Genauso wird sich IMMER irgendwann rumsprechen wenn Leute Exploits ausznutzen, was also nutzt einem der Scheiss ?

"Hurra, ich bin ganz toll, ich hab dieses und jenes geschafft", klar, mit Beschiss, was man langläufig als Selbstbetrug bezeichnet und leider überträgt sich das in den meisten Fällen auch aufs RL, wie ich aus beruflicher Erfahrung weiß.

Spielt einfach sauber und fertig, dann fühlt es sich auch viel besser an, wenn man schließlich irgendetwas wirklich geschafft hat und wenn man etwas nicht schafft, dann ist das eben so, es hat eben auch nicht jeder Sänger irgendwann eine Nummer Eins in den Charts und man stelle sich vor, auf Servern wie Ysera, der zu den am dichtesten bevölkerten gehört, würde JEDER Casual sich auf diese Weise produzieren.

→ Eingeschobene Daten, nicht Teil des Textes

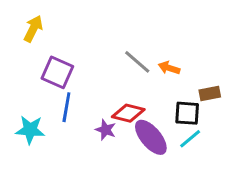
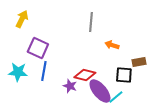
gray line: (137, 62) -> (91, 22), moved, turned 54
cyan star: (30, 130) -> (18, 72), moved
cyan line: (190, 139) -> (116, 97), moved

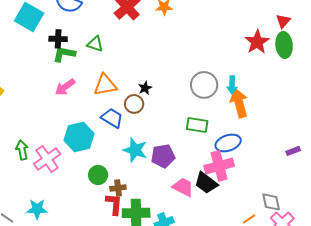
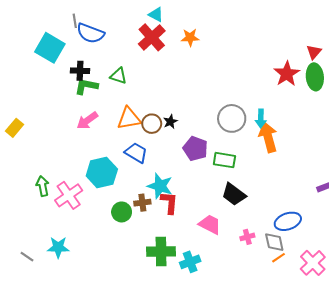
brown circle: (134, 104) -> (152, 124), moved
blue ellipse: (228, 143) -> (288, 221), moved
purple pentagon: (163, 156) -> (195, 149), moved, turned 30
pink cross: (219, 166) -> (247, 237), moved, size x0.5
black trapezoid: (206, 183) -> (234, 194), moved
brown cross: (118, 188) -> (142, 203), moved
gray diamond: (271, 202) -> (274, 242), moved
red L-shape: (114, 204) -> (169, 203), moved

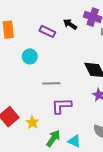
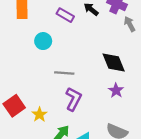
purple L-shape: (61, 106) -> (73, 99), turned 115

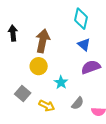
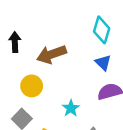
brown arrow: (43, 41) -> (51, 54), turned -125
yellow circle: (39, 66) -> (32, 86), moved

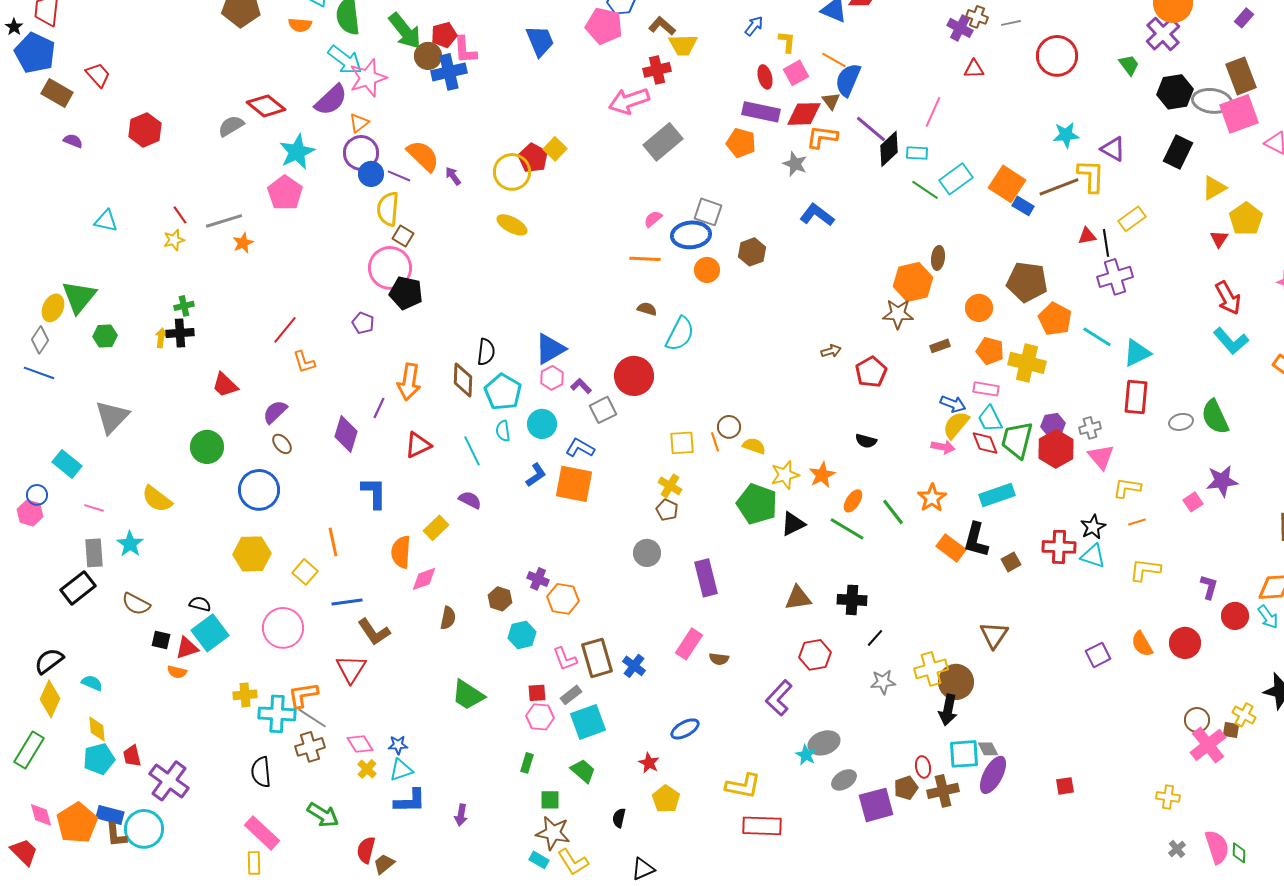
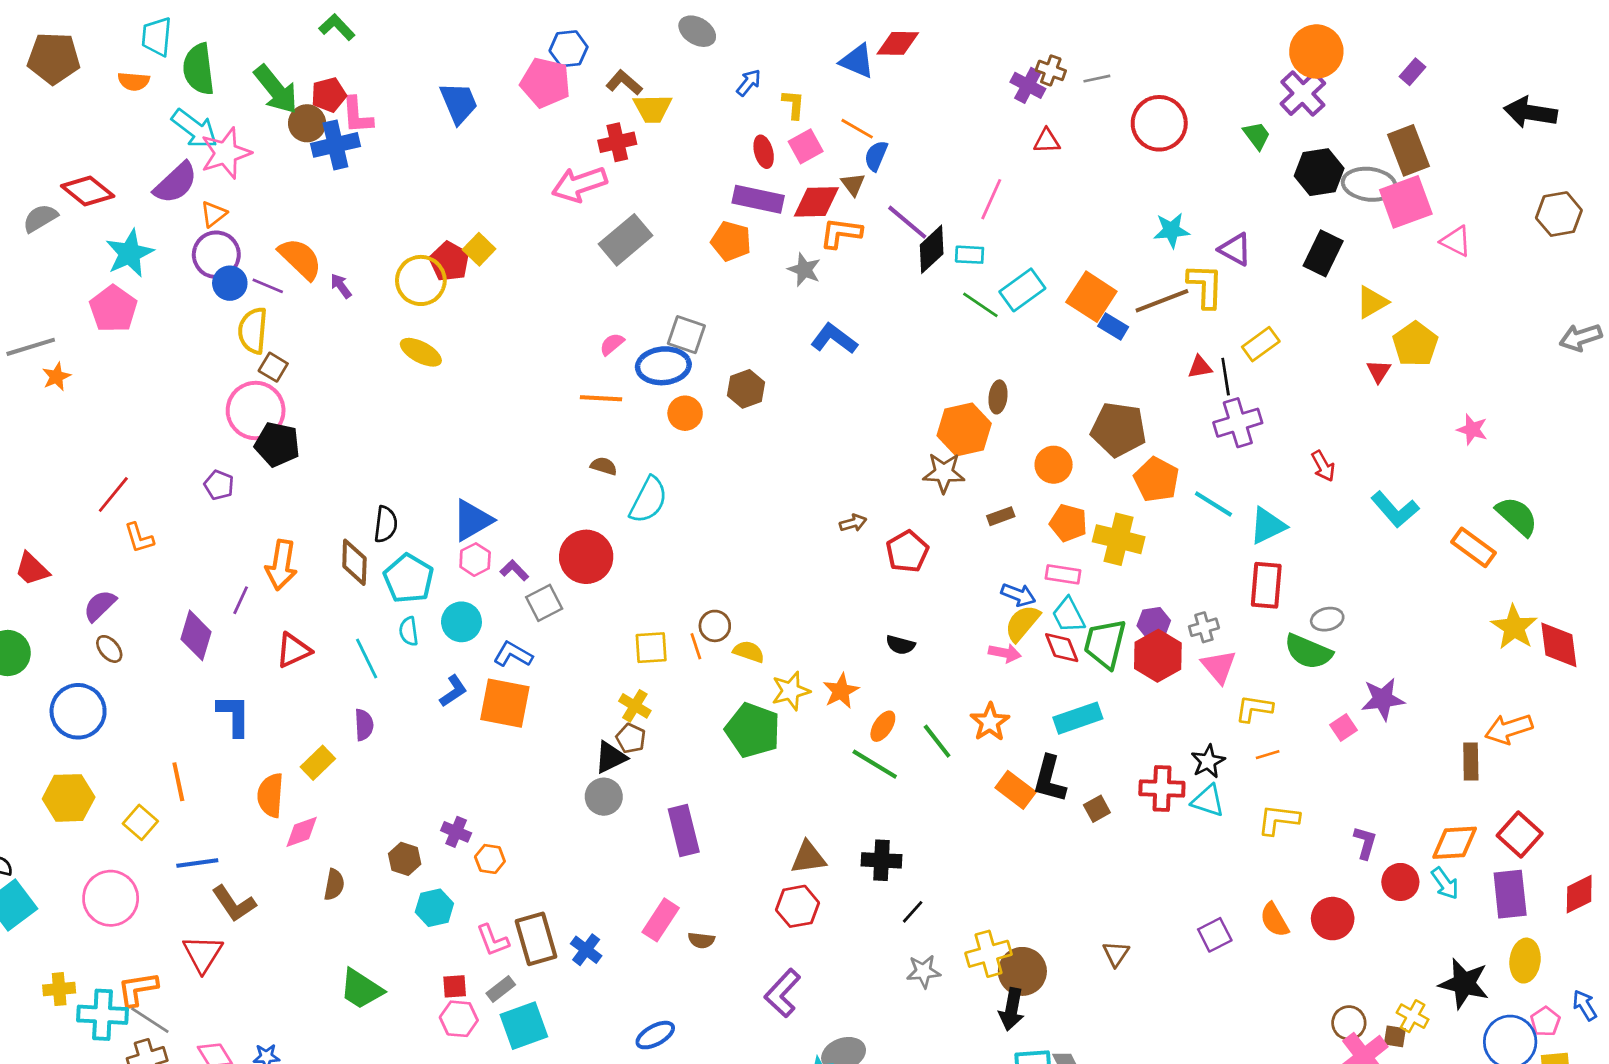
blue semicircle: (848, 80) -> (876, 156), size x0.7
red arrow: (1228, 298) -> (1323, 466), moved, size x0.7
green semicircle: (1215, 417) -> (1308, 652), moved, turned -42
purple semicircle: (470, 500) -> (364, 725), turned 60
black triangle: (793, 524) -> (611, 757), moved
orange hexagon: (563, 599) -> (490, 859), size x0.7
brown triangle: (994, 635) -> (1116, 954), moved, size x0.7
red hexagon: (815, 655) -> (797, 906), moved

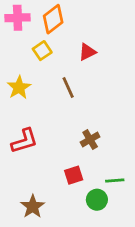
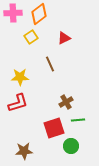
yellow star: (19, 88) -> (20, 77), moved, turned 30
red square: (74, 175) -> (54, 128), size x1.5
green line: (115, 181) -> (78, 120), moved
brown star: (33, 207) -> (24, 151), turned 30

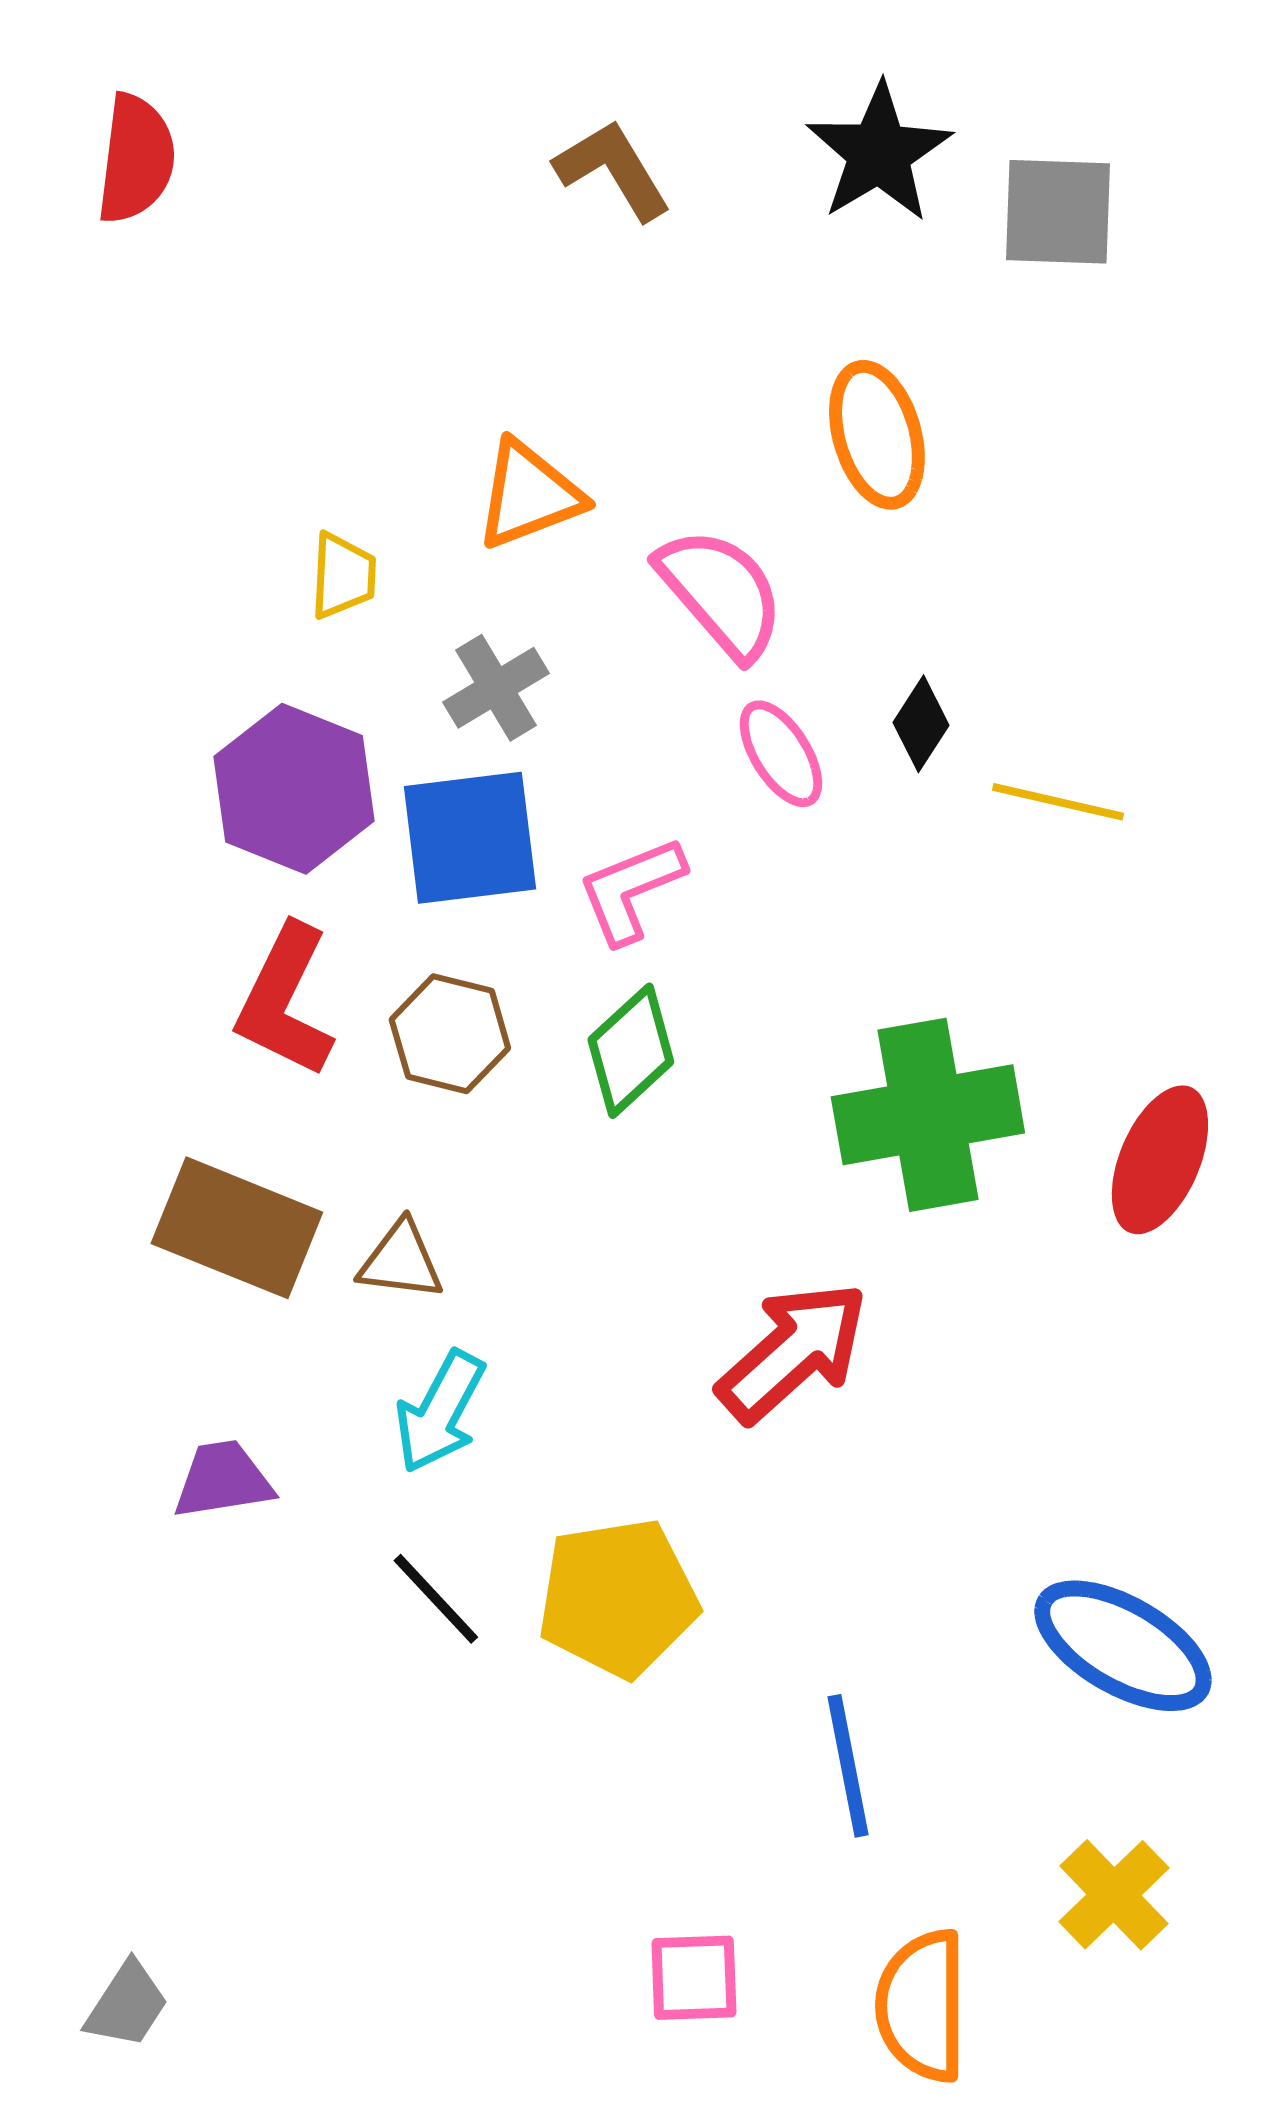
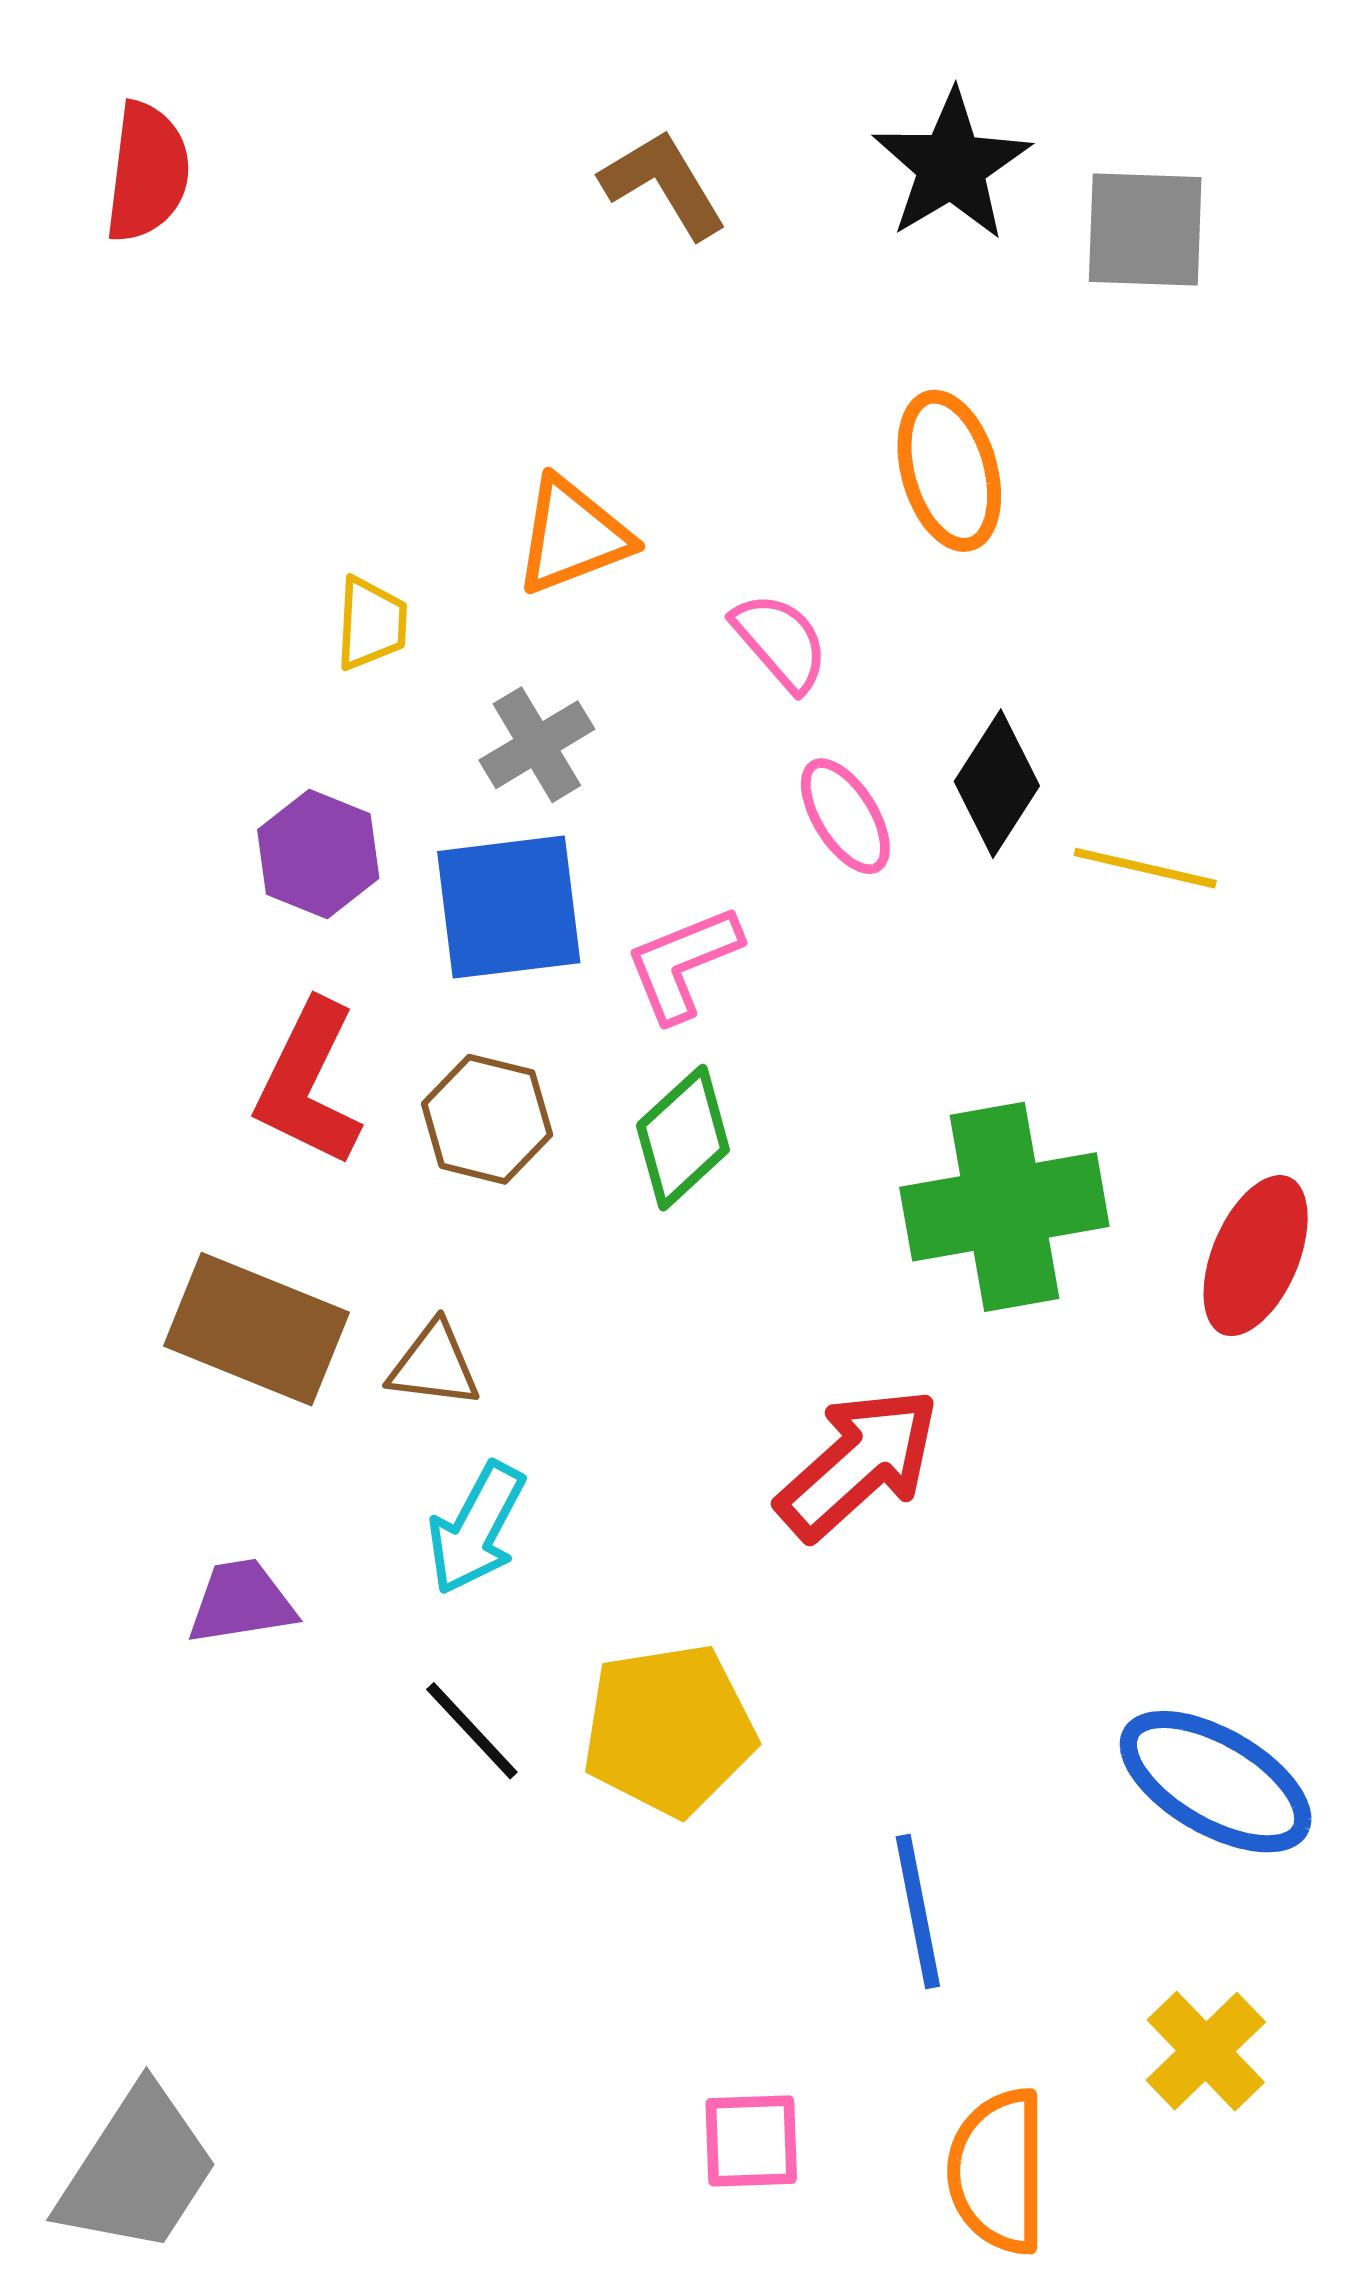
pink semicircle: (721, 593) -> (780, 642), size x0.7
black diamond: (921, 724) -> (997, 784), size x1.4
purple hexagon: (294, 789) -> (318, 854), size x0.7
gray trapezoid: (127, 2005) -> (137, 2170), size x1.8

Dann wäre überhaupt kein Spielen mehr möglich, denn das Ausnutzen der Exploits führt AUCH dazu, das man immer mal wieder die Meldung bekommt "Es können keine weiteren Instanzen gestartet werden", denn wenn irgendein Raid nach Ausnutzen eines Exploits den Boss nicht legt, dann hängt die Instanz ............................ für mich ein sehr unsoziales Verhalten, aber Hauptsache man selbst hat was "geschafft", oder ?

Ist schon klar, wenn man im RL nicht bescheisse kann, dann tut man es eben in einem Spiel, denn das ist so schön bequem und anonym, nur dumm das sich eben solche Leute auch im RL oftmals als regelrechte Arschlöcher entpuppen, als Leute die anderen gerne Knüppel zwischen die Beine werfen, aber heulend rumrennen, wenn sie selbst mal die Betroffenen sind.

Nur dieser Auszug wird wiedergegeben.